[Saved entries]
╭──

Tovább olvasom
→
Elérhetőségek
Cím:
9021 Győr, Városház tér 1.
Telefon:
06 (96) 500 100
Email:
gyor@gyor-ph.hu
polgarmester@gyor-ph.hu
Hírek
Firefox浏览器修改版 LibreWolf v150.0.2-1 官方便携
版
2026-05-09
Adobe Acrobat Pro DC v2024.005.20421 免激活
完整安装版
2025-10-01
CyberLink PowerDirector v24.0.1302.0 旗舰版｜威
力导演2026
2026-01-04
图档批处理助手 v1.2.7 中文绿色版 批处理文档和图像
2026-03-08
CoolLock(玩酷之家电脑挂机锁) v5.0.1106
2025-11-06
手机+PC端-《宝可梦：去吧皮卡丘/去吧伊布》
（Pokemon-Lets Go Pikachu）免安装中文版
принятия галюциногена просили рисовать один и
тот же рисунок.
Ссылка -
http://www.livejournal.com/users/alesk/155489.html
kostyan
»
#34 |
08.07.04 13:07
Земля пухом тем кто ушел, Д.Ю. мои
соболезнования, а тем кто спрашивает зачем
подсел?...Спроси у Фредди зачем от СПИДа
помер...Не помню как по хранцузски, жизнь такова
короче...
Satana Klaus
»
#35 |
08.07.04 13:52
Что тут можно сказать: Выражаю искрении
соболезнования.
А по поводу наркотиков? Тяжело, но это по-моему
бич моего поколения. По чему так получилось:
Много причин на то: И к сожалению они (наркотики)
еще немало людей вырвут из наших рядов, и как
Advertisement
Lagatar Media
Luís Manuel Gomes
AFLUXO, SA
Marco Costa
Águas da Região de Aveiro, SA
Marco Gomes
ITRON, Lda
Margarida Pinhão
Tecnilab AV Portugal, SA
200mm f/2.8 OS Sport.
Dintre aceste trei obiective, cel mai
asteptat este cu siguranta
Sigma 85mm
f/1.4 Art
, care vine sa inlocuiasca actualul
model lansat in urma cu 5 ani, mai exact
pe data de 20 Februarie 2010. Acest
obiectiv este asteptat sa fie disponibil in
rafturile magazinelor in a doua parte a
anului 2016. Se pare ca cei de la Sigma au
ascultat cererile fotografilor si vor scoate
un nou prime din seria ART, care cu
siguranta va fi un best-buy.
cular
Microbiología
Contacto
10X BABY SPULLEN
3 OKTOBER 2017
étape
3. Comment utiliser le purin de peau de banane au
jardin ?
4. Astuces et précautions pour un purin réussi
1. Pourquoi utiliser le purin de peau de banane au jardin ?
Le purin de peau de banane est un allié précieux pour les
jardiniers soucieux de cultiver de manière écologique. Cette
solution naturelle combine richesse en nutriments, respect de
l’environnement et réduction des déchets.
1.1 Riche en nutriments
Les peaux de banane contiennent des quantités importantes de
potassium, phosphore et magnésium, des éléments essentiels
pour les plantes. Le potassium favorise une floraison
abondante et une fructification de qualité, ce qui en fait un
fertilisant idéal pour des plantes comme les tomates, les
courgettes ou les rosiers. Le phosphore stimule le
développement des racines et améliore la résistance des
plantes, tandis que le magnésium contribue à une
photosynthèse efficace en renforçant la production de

╰──
╭──

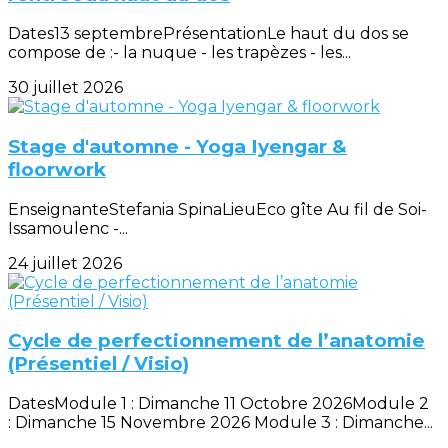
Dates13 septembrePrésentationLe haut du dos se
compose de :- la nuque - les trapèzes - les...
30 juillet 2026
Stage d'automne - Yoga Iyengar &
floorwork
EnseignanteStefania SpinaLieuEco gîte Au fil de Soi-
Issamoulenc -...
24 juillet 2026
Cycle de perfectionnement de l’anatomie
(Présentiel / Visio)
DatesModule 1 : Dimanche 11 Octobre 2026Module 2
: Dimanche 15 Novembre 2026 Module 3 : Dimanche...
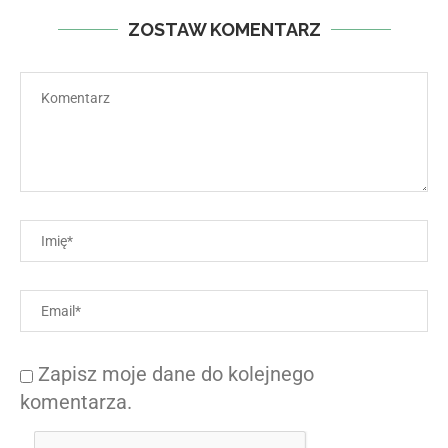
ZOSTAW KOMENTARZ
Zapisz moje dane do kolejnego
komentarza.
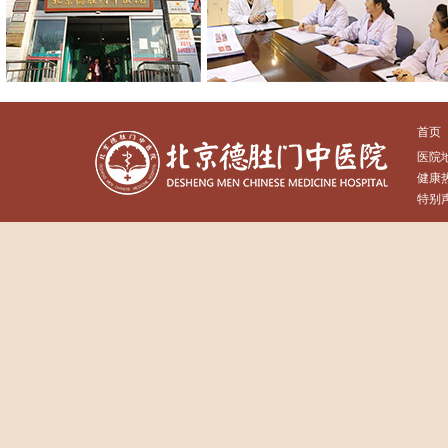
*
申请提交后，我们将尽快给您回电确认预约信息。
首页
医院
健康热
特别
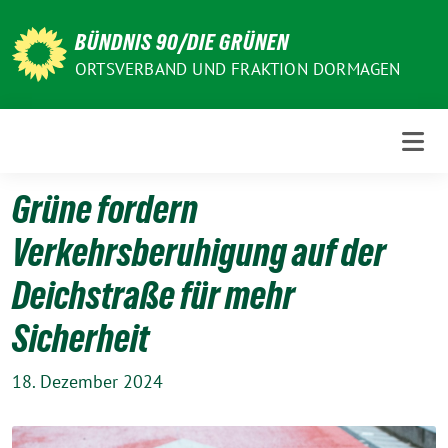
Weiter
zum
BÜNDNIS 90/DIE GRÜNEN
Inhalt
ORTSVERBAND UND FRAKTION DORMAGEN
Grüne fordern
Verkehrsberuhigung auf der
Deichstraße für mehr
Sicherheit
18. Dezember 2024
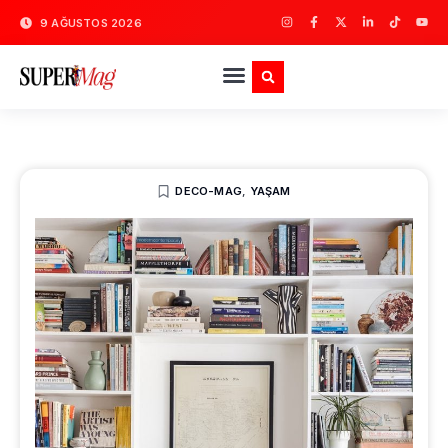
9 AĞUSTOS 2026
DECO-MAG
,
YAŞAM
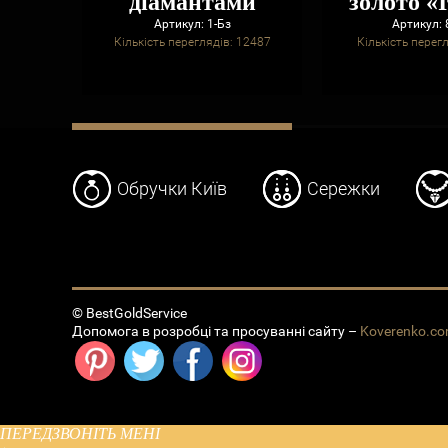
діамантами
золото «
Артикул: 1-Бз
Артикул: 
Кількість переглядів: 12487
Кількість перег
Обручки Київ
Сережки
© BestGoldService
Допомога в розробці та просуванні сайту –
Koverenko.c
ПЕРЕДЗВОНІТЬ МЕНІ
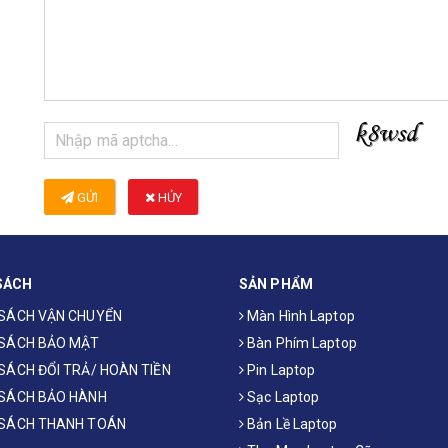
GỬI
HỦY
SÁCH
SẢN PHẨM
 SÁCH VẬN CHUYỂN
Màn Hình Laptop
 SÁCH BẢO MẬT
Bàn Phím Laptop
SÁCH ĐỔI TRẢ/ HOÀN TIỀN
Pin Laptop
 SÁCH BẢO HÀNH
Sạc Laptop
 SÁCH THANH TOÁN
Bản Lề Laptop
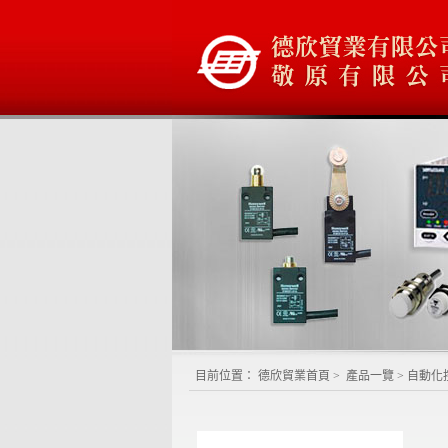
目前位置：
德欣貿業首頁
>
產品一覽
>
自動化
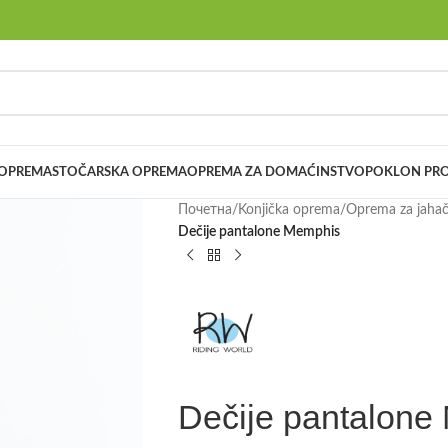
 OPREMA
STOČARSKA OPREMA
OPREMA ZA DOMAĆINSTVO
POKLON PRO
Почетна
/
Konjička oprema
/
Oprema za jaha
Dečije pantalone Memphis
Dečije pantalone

╰──
╭──

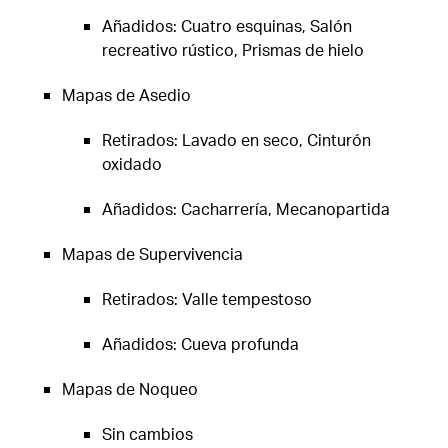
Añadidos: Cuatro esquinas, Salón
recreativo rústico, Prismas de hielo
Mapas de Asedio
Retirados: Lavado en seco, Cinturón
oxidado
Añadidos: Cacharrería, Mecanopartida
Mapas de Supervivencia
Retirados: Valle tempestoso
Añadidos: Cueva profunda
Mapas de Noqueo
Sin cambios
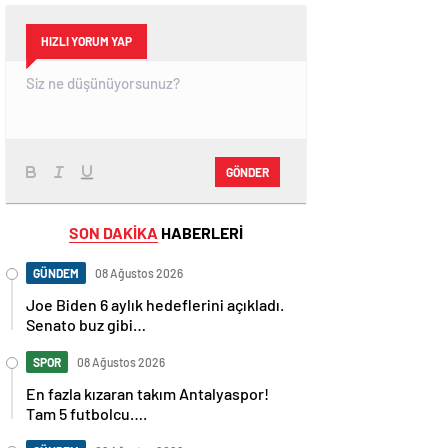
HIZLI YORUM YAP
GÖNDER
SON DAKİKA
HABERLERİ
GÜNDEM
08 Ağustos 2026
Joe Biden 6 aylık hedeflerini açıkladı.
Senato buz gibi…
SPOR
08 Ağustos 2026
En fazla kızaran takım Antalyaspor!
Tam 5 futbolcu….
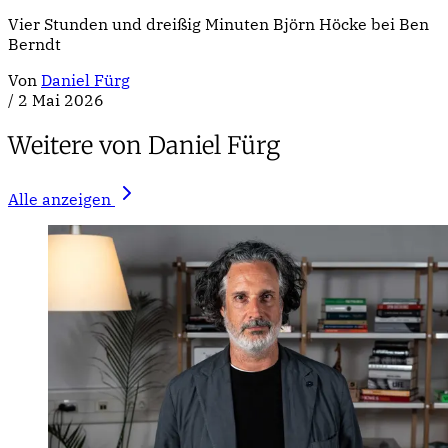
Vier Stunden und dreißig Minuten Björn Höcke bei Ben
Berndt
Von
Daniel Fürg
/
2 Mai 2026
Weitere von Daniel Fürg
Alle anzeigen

╰──

*TASK OBJECTIVE:* Of the entries above, repeat exactly the lines between the line with "Tovább olvasom" and the line with "подсел?...Спроси у Фредди зачем от СПИДа", inclusive, and no others.

*ANSWER BOX:*
Tovább olvasom
→
Elérhetőségek
Cím:
9021 Győr, Városház tér 1.
Telefon:
06 (96) 500 100
Email:
gyor@gyor-ph.hu
polgarmester@gyor-ph.hu
Hírek
Firefox浏览器修改版 LibreWolf v150.0.2-1 官方便携
版
2026-05-09
Adobe Acrobat Pro DC v2024.005.20421 免激活
完整安装版
2025-10-01
CyberLink PowerDirector v24.0.1302.0 旗舰版｜威
力导演2026
2026-01-04
图档批处理助手 v1.2.7 中文绿色版 批处理文档和图像
2026-03-08
CoolLock(玩酷之家电脑挂机锁) v5.0.1106
2025-11-06
手机+PC端-《宝可梦：去吧皮卡丘/去吧伊布》
（Pokemon-Lets Go Pikachu）免安装中文版
принятия галюциногена просили рисовать один и
тот же рисунок.
Ссылка -
http://www.livejournal.com/users/alesk/155489.html
kostyan
»
#34 |
08.07.04 13:07
Земля пухом тем кто ушел, Д.Ю. мои
соболезнования, а тем кто спрашивает зачем
подсел?...Спроси у Фредди зачем от СПИДа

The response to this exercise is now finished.